Lee is not a religious man in a formal sense. Speaking at the opening ceremony of the Congregation of Buddhists from Asia early in 1967, at the Pho Kark See Temple, in Singapore, the Prime Minister said that in many respects “we in Singapore present a unique example of the new society which will manifest itself more and more as human transportation becomes easier and easier and communities of different races, creeds and languages begin to intermix.

“Throughout the history of human civilizations, there has always been a coincidence of the power of the church and the power of the state—from very ancient times, from very tribal conditions to the more sophisticated civilizations of the universal state and the universal church.

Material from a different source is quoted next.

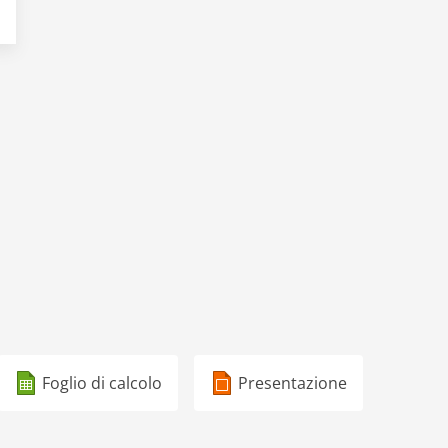
Foglio di calcolo
Presentazione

“There have always been parallel sets of authorities for the material and the spiritual needs of a society. And sometimes the church has wielded final authority and, sometimes, as in recent times, the state.

“In Southeast Asia, as power is transferred from alien European minorities back to the indigenous population, a problem of transition occurs in which temporal power has been handed to a group of elected representatives who depend upon the support of the majority opinion of the population, who, in turn, are open to influences of prevailing religions which had existed before the Europeans came. And so there is a dichotomy between the state and the church. And where this dichotomy becomes acute, then trials and tribulations are the lot of that society—whether it is prime ministers who get assassinated, or riots which take place in the precincts of the holy walls of a temple.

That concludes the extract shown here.